I am currently building Inky, an AI-driven storytelling platform. Most people think building an ai story app is a matter of finding the right prompt and wrapping it in a UI. I have learned the hard way that this approach fails as soon as the narrative gains any real complexity.
In my studio, I don't treat AI as a better version of autocomplete. I treat it as the operating layer of the team. When you are building an ai story app, you aren't just managing text generation; you are architecting a system that manages state, context, and narrative logic across multiple agents. This is agentic engineering in practice.
Architecture Over Autocomplete
The core challenge of building an ai story app is consistency. A standard LLM call is stateless. If you ask it to write chapter four, it has no inherent memory of the character's eye color in chapter one unless you provide that context. But context windows are expensive and noisy. If you dump 50,000 words into a prompt every time a user clicks 'next,' the model loses the thread.
To solve this, I built a system I call VERA—my custom agent orchestration layer. Instead of one giant prompt, Inky uses a network of specialized agents:
- The Librarian: Manages the vector database where world-building facts and character arcs are stored.
- The Architect: Outlines the narrative structure and ensures the pacing follows established literary frameworks.
- The Weaver: Handles the actual prose generation, pulling only the necessary context from the Librarian and the Architect.
By decoupling these concerns, the system remains stable. This isn't about being a prompt engineer; it's about being a systems architect.

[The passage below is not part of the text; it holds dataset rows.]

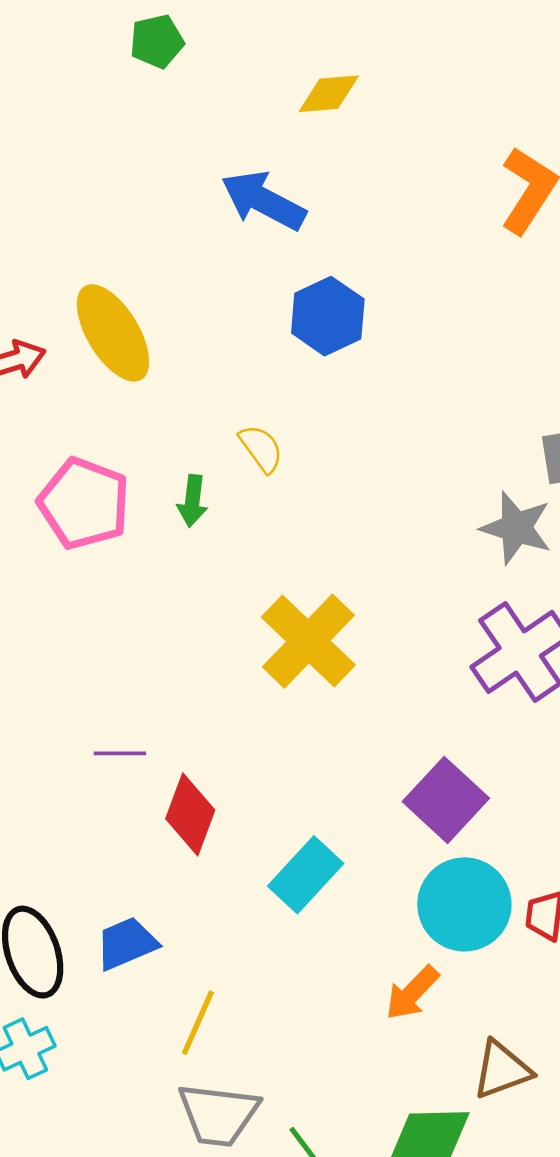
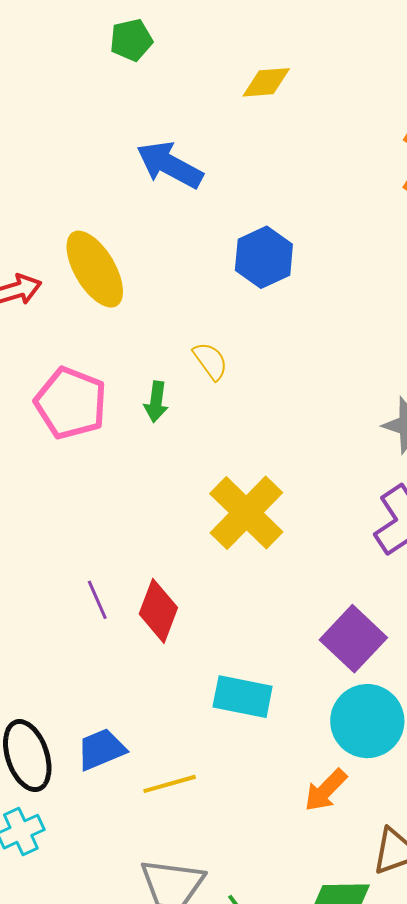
blue arrow: (263, 201) -> (170, 165), moved
purple line: (120, 753) -> (97, 600), turned 66
red diamond: (190, 814) -> (158, 611), moved
cyan rectangle: (306, 875) -> (243, 697), turned 58
yellow line: (198, 1023) -> (170, 784), moved, turned 50

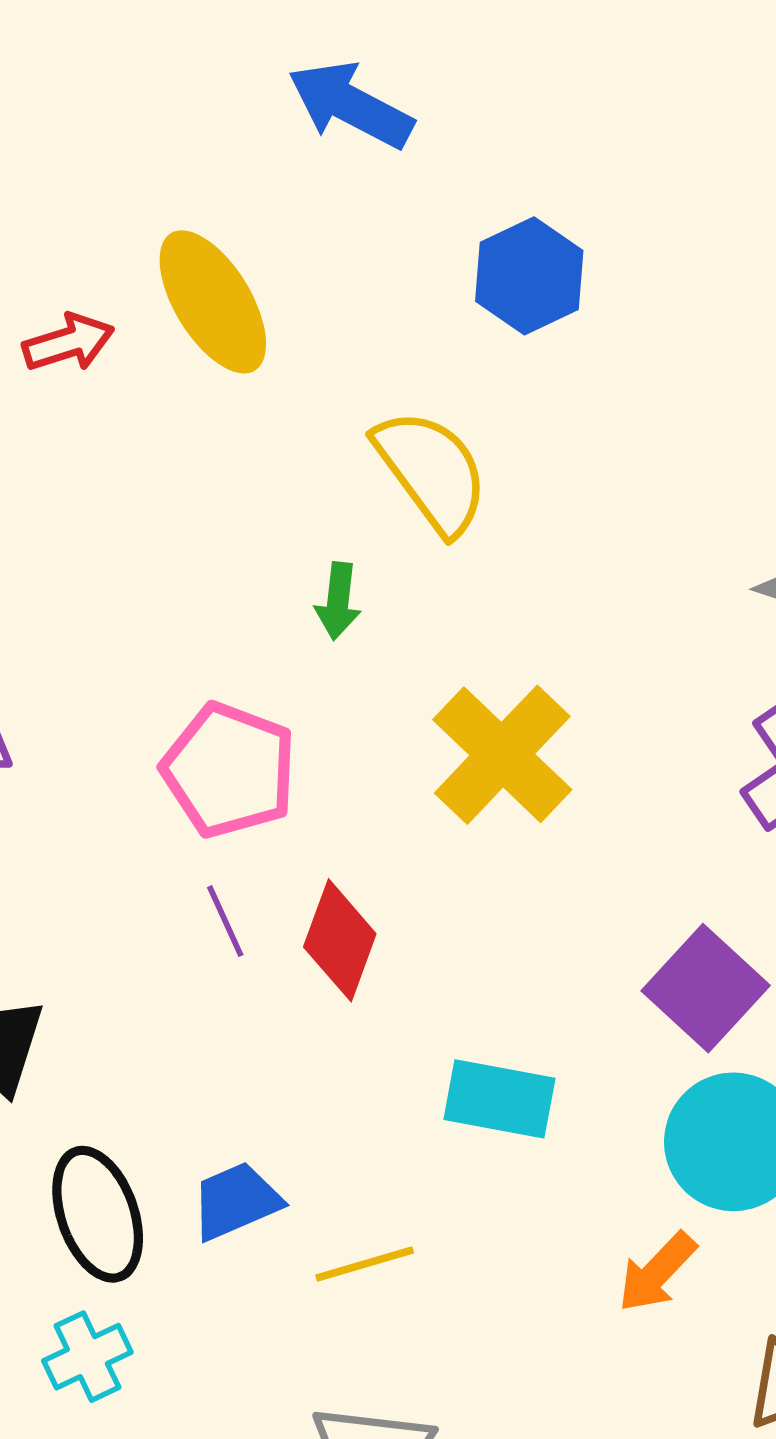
yellow semicircle: (210, 361) -> (432, 471), size x1.8
green arrow: (156, 402) -> (338, 601), moved
pink pentagon: (71, 403) -> (229, 770), moved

The Stack: Choosing Instruments
I don't believe in being a partisan for a specific stack. I pick the instruments that allow me to ship today. For Inky, that means a monorepo structure that allows me to move fast as a solo operator supported by AI agents.
- Next.js & TypeScript: The frontend and API layer. TypeScript is essential here—not because I am an expert in it, but because it provides the guardrails necessary when agents are contributing to the codebase.
- Supabase: Handles the heavy lifting for the database, authentication, and edge functions.
- Pinecone: Used for vector embeddings. This is how the 'Librarian' agent remembers that a character is allergic to peanuts three chapters later.
- Claude API & Gemini: I use different models for different tasks. Claude excels at nuanced prose; Gemini is useful for processing massive amounts of research data due to its larger context window.
Working in public means admitting that this stack will likely evolve. But for now, it is the most efficient way to maintain a multi-product studio without a bloated headcount.